The answer is a stretch of the material below, returned exactly: the line containing "Описание и/или фото компании не соответствуют", the line containing "Ознакомлен с пользавательским соглашением.", and all lines between.

------------------------

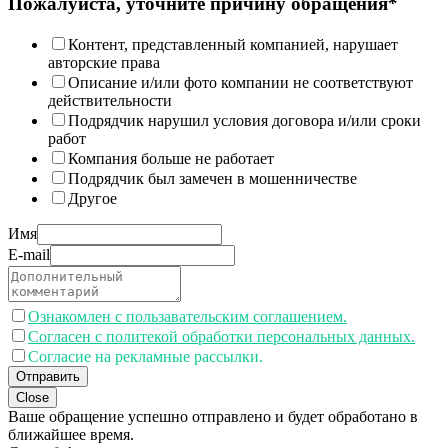
Пожалуйста, уточните причину обращения*
Контент, представленный компанией, нарушает
авторские права
Описание и/или фото компании не соответствуют
действительности
Подрядчик нарушил условия договора и/или сроки
работ
Компания больше не работает
Подрядчик был замечен в мошенничестве
Другое
Имя
E-mail
Ознакомлен с пользавательским соглашением.
Согласен с политекой обработки персональных данных.
Согласие на рекламные рассылки.
Отправить
Close
Ваше обращение успешно отправлено и будет обработано в
ближайшее время.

------------------------

**The answer**
Описание и/или фото компании не соответствуют
действительности
Подрядчик нарушил условия договора и/или сроки
работ
Компания больше не работает
Подрядчик был замечен в мошенничестве
Другое
Имя
E-mail
Ознакомлен с пользавательским соглашением.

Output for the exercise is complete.